DATA FOR REVIEW:
▬▬▬▬▬▬

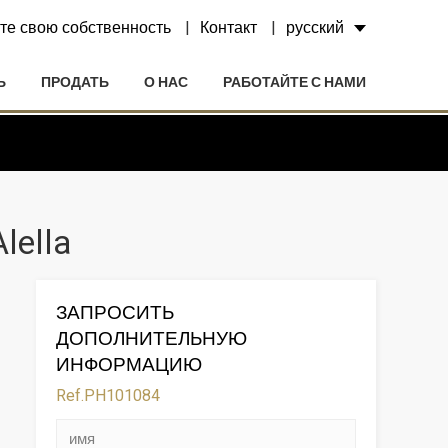
те свою собственность
Контакт
русский
Ь
ПРОДАТЬ
О НАС
РАБОТАЙТЕ С НАМИ
lella
ЗАПРОСИТЬ
ДОПОЛНИТЕЛЬНУЮ
ИНФОРМАЦИЮ
Ref.PH101084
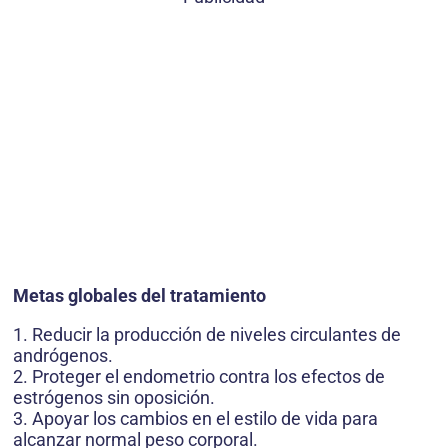
Metas globales del tratamiento
1. Reducir la producción de niveles circulantes de
andrógenos.
2. Proteger el endometrio contra los efectos de
estrógenos sin oposición.
3. Apoyar los cambios en el estilo de vida para
alcanzar normal peso corporal.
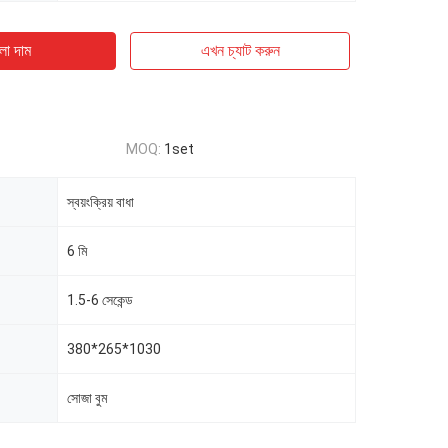
ো দাম
এখন চ্যাট করুন
MOQ:
1set
স্বয়ংক্রিয় বাধা
6 মি
1.5-6 সেকেন্ড
380*265*1030
সোজা বুম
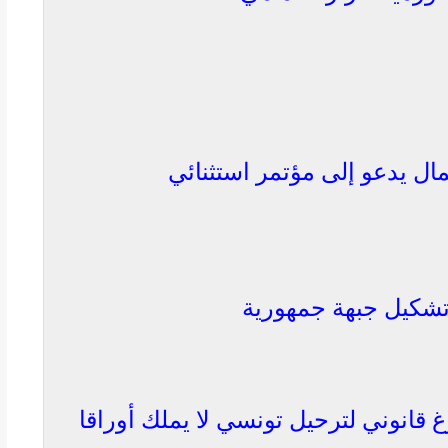
ال يدعو إلى مؤتمر استثنائي
شكيل جبهة جمهورية
انوني لترحيل تونسي لا يملك أوراقا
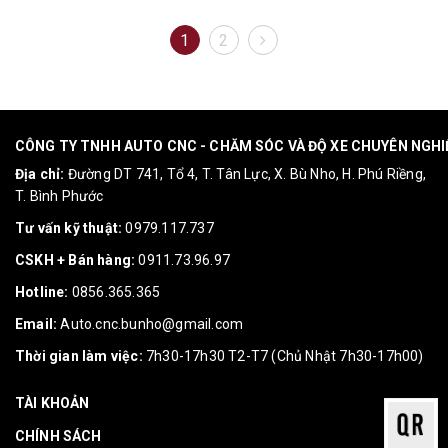
1
2
CÔNG TY TNHH AUTO CNC - CHĂM SÓC VÀ ĐỘ XE CHUYÊN NGH
Địa chỉ:
Đường DT 741, Tổ 4, T. Tân Lực, X. Bù Nho, H. Phú Riềng,
T. Bình Phước
Tư vấn kỹ thuật:
0979.117.737
CSKH + Bán hàng:
0911.73.96.97
Hotline:
0856.365.365
Email:
Auto.cnc.bunho@gmail.com
Thời gian làm việc:
7h30-17h30 T2-T7 (Chủ Nhật 7h30-17h00)
TÀI KHOẢN
CHÍNH SÁCH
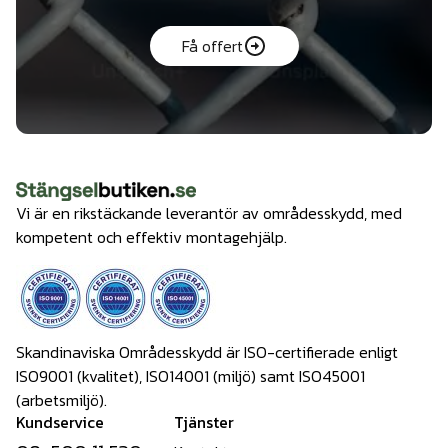
Få offert
Vi är en rikstäckande leverantör av områdesskydd, med
kompetent och effektiv montagehjälp.
Skandinaviska Områdesskydd är ISO-certifierade enligt
ISO9001 (kvalitet), ISO14001 (miljö) samt ISO45001
(arbetsmiljö).
Kundservice
Tjänster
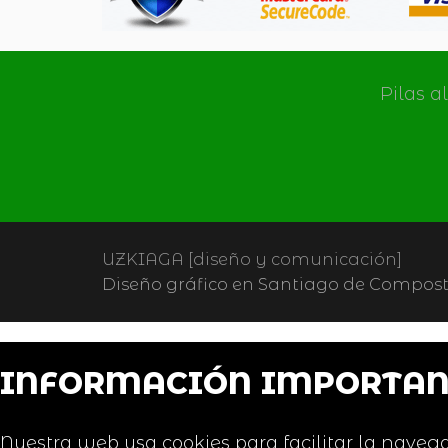
Pilas a
UZKIAGA [diseño y comunicación]
Diseño gráfico en Santiago de Composte
INFORMACIÓN IMPORTAN
Nuestra web usa cookies para facilitar la navega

▬▬▬▬▬▬

ACTION ITEM:
Return each line above exactly; any pictures are to be skipped.

RESPONSE TO THIS EXERCISE:
те свою собственность
Контакт
русский
Ь
ПРОДАТЬ
О НАС
РАБОТАЙТЕ С НАМИ
lella
ЗАПРОСИТЬ
ДОПОЛНИТЕЛЬНУЮ
ИНФОРМАЦИЮ
Ref.PH101084
Metas globales del tratamiento
1. Reducir la producción de niveles circulantes de
andrógenos.
2. Proteger el endometrio contra los efectos de
estrógenos sin oposición.
3. Apoyar los cambios en el estilo de vida para
alcanzar normal peso corporal.
ো দাম
এখন চ্যাট করুন
MOQ:
1set
স্বয়ংক্রিয় বাধা
6 মি
1.5-6 সেকেন্ড
380*265*1030
সোজা বুম
ال يدعو إلى مؤتمر استثنائي
شكيل جبهة جمهورية
انوني لترحيل تونسي لا يملك أوراقا
1
2
CÔNG TY TNHH AUTO CNC - CHĂM SÓC VÀ ĐỘ XE CHUYÊN NGH
Địa chỉ:
Đường DT 741, Tổ 4, T. Tân Lực, X. Bù Nho, H. Phú Riềng,
T. Bình Phước
Tư vấn kỹ thuật:
0979.117.737
CSKH + Bán hàng:
0911.73.96.97
Hotline:
0856.365.365
Email:
Auto.cnc.bunho@gmail.com
Thời gian làm việc:
7h30-17h30 T2-T7 (Chủ Nhật 7h30-17h00)
TÀI KHOẢN
CHÍNH SÁCH
Få offert
Vi är en rikstäckande leverantör av områdesskydd, med
kompetent och effektiv montagehjälp.
Skandinaviska Områdesskydd är ISO-certifierade enligt
ISO9001 (kvalitet), ISO14001 (miljö) samt ISO45001
(arbetsmiljö).
Kundservice
Tjänster
Pilas a
UZKIAGA [diseño y comunicación]
Diseño gráfico en Santiago de Composte
INFORMACIÓN IMPORTAN
Nuestra web usa cookies para facilitar la navega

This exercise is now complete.